That's what people said about Quark XPress, but failing to have a smooth transition to MacOSX doomed them. It didn't even have to be a very smooth one, since Adobe took forever to ship the ancestor of creative suite.
I'd agree that it's a precarious hold, but when it's lost I expect it'll be because Adobe did something, artists and designers I've talked to aren't interested in alternatives, or if they are they keep using photoshop alongside it, to check if the CMYK is the same etc, hesistant to trust a new product.
Adobe have done something - Creative Cloud and subscription-based purchasing - and it's given the indie Mac app market (Pixelmator etc.) a huge boost.

More, I suspect there's a delayed effect where people are still holding on to their non-subscription copies of CS. I'm a heavy Illustrator user; I'm still on CS 5.5, but when the time comes to upgrade it won't be to Illustrator CC.

I think the problem of staying on a version of Photoshop has existed for a long while. I agree Creative Cloud is a big misstep, but surprisingly to me some artist friends really like it.
Yes, I'd agree that it's been common to "skip a version" or similar. Effectively you get Photoshop (or whatever) at a reduced cost.

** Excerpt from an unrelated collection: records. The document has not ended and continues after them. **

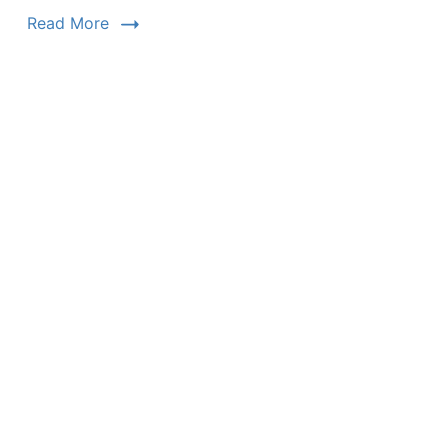
Read More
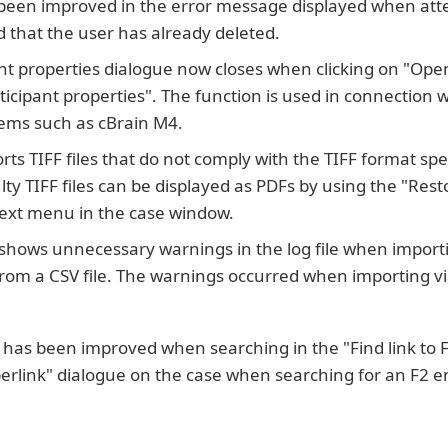
 been improved in the error message displayed when att
 that the user has already deleted.
nt properties dialogue now closes when clicking on "Ope
ticipant properties". The function is used in connection w
tems such as cBrain M4.
ts TIFF files that do not comply with the TIFF format spe
lty TIFF files can be displayed as PDFs by using the "Rest
ntext menu in the case window.
 shows unnecessary warnings in the log file when import
 from a CSV file. The warnings occurred when importing 
as been improved when searching in the "Find link to F2 
erlink" dialogue on the case when searching for an F2 en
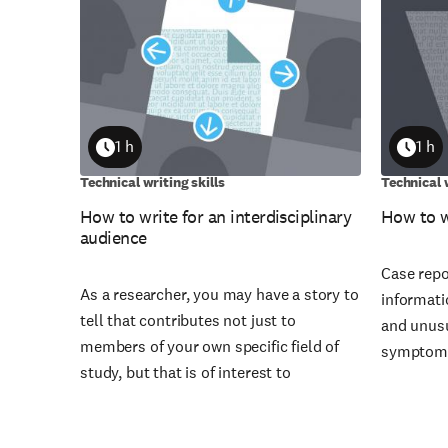
1 h
1 h
Duration
Durati
Technical writing skills
Technical w
How to write for an interdisciplinary
How to w
audience
Case repo
As a researcher, you may have a story to
informati
tell that contributes not just to
and unusu
members of your own specific field of
symptoms
study, but that is of interest to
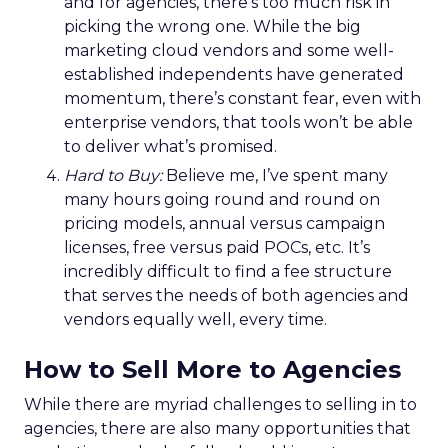
and for agencies, there’s too much risk in
picking the wrong one. While the big
marketing cloud vendors and some well-
established independents have generated
momentum, there’s constant fear, even with
enterprise vendors, that tools won’t be able
to deliver what’s promised.
Hard to Buy:
Believe me, I’ve spent many
many hours going round and round on
pricing models, annual versus campaign
licenses, free versus paid POCs, etc. It’s
incredibly difficult to find a fee structure
that serves the needs of both agencies and
vendors equally well, every time.
How to Sell More to Agencies
While there are myriad challenges to selling in to
agencies, there are also many opportunities that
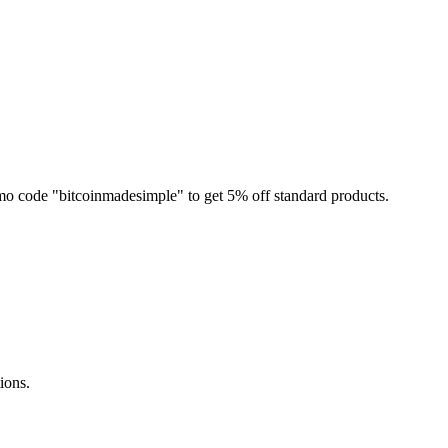
mo code "bitcoinmadesimple" to get 5% off standard products.
ions.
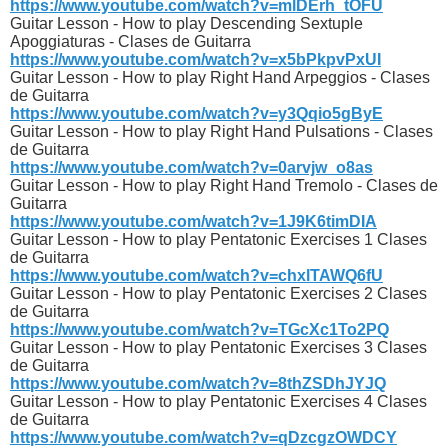
https://www.youtube.com/watch?v=mlDErh_tOFU
Guitar Lesson - How to play Descending Sextuple
Apoggiaturas - Clases de Guitarra
https://www.youtube.com/watch?v=x5bPkpvPxUI
Guitar Lesson - How to play Right Hand Arpeggios - Clases
de Guitarra
https://www.youtube.com/watch?v=y3Qqio5gByE
Guitar Lesson - How to play Right Hand Pulsations - Clases
de Guitarra
https://www.youtube.com/watch?v=0arvjw_o8as
Guitar Lesson - How to play Right Hand Tremolo - Clases de
Guitarra
https://www.youtube.com/watch?v=1J9K6timDIA
Guitar Lesson - How to play Pentatonic Exercises 1 Clases
de Guitarra
https://www.youtube.com/watch?v=chxlTAWQ6fU
Guitar Lesson - How to play Pentatonic Exercises 2 Clases
de Guitarra
https://www.youtube.com/watch?v=TGcXc1To2PQ
Guitar Lesson - How to play Pentatonic Exercises 3 Clases
de Guitarra
https://www.youtube.com/watch?v=8thZSDhJYJQ
Guitar Lesson - How to play Pentatonic Exercises 4 Clases
de Guitarra
https://www.youtube.com/watch?v=qDzcgzOWDCY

So you can see the logic behind Creative Cloud: Adobe have both prevented this behaviour, and struck against piracy. They're clearly betting that this will outweigh the reduced sales, and that Photoshop/Illustrator/InDesign are so essential that few people will pass it up. I'm not convinced they're right.

Without piracy Adobe would die. It's essentially their noncommercial subscription plan and keeps Photoshop available to students etc. It's a part of Adobe's business model.
>and struck against piracy

A known torrent site begs to differ!